▶ [Work instruction]:
Using the records below, write out only the lines from the line containing "Was bedeutet der Federal Res" up to and including the line containing "pacientovi.", exactly, with no pictures.

▶ [Data excerpts]:
----------

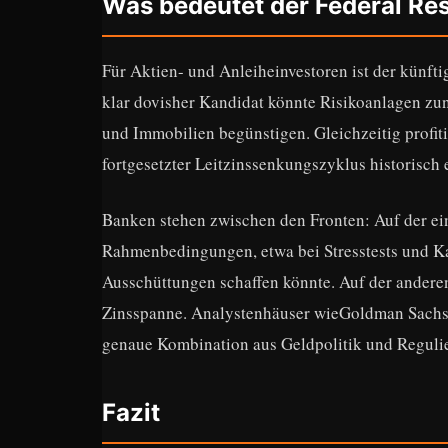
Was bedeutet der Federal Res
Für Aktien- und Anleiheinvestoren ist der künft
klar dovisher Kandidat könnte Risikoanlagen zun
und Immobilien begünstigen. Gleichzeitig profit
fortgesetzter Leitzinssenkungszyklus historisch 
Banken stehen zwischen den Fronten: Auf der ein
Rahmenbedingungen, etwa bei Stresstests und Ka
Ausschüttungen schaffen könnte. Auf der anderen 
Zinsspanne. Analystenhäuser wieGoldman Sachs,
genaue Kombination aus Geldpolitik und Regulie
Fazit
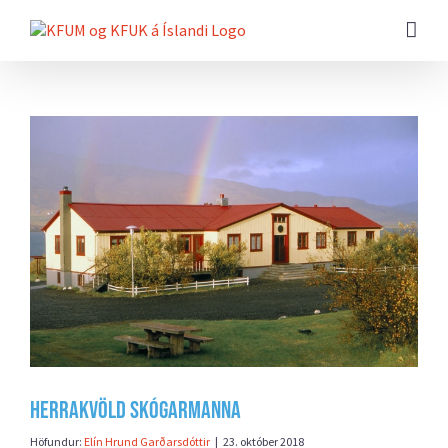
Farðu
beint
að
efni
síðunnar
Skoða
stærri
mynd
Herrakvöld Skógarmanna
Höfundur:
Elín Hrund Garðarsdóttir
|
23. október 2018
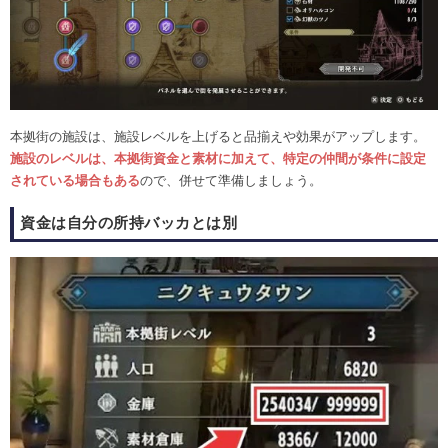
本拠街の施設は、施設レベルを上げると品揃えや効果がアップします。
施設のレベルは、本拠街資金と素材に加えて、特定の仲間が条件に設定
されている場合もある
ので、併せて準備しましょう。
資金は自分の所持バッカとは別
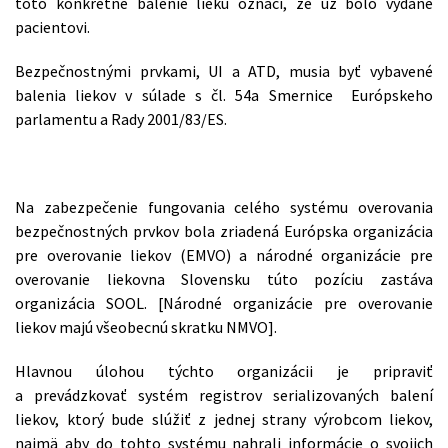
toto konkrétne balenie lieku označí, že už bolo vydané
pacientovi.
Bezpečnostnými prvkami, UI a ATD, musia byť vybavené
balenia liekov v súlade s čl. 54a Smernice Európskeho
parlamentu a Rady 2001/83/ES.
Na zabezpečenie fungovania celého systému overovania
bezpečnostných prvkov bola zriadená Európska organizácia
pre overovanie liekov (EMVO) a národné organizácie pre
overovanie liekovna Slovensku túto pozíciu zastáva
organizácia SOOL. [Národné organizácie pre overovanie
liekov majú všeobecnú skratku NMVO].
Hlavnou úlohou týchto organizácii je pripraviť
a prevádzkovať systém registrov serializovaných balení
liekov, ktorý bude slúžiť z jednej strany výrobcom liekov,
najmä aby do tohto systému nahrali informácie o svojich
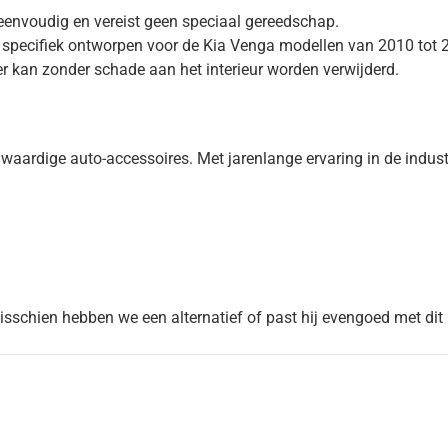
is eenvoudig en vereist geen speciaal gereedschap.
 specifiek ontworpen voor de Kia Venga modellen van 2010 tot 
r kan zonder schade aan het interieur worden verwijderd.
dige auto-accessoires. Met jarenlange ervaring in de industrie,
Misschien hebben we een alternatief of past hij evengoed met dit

----------

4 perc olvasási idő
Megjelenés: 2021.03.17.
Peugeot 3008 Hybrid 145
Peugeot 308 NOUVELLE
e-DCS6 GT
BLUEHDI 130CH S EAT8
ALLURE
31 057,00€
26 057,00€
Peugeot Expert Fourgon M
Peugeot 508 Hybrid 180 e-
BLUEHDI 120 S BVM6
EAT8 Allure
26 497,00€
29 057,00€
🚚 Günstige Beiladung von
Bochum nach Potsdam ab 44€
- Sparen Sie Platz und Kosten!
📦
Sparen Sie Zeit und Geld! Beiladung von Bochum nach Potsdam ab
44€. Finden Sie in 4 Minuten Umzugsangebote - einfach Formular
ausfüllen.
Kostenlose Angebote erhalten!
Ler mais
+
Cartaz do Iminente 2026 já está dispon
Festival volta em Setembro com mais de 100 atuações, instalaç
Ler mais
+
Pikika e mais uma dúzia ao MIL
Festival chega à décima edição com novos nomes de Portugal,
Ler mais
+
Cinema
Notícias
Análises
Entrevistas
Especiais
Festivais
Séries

----------

▶ [Answer to the problem]:
Was bedeutet der Federal Res
Für Aktien- und Anleiheinvestoren ist der künft
klar dovisher Kandidat könnte Risikoanlagen zun
und Immobilien begünstigen. Gleichzeitig profit
fortgesetzter Leitzinssenkungszyklus historisch 
Banken stehen zwischen den Fronten: Auf der ein
Rahmenbedingungen, etwa bei Stresstests und Ka
Ausschüttungen schaffen könnte. Auf der anderen 
Zinsspanne. Analystenhäuser wieGoldman Sachs,
genaue Kombination aus Geldpolitik und Regulie
Fazit
Farðu
beint
að
efni
síðunnar
Skoða
stærri
mynd
Herrakvöld Skógarmanna
Höfundur:
Elín Hrund Garðarsdóttir
|
23. október 2018
本拠街の施設は、施設レベルを上げると品揃えや効果がアップします。
施設のレベルは、本拠街資金と素材に加えて、特定の仲間が条件に設定
されている場合もある
ので、併せて準備しましょう。
資金は自分の所持バッカとは別
toto konkrétne balenie lieku označí, že už bolo vydané
pacientovi.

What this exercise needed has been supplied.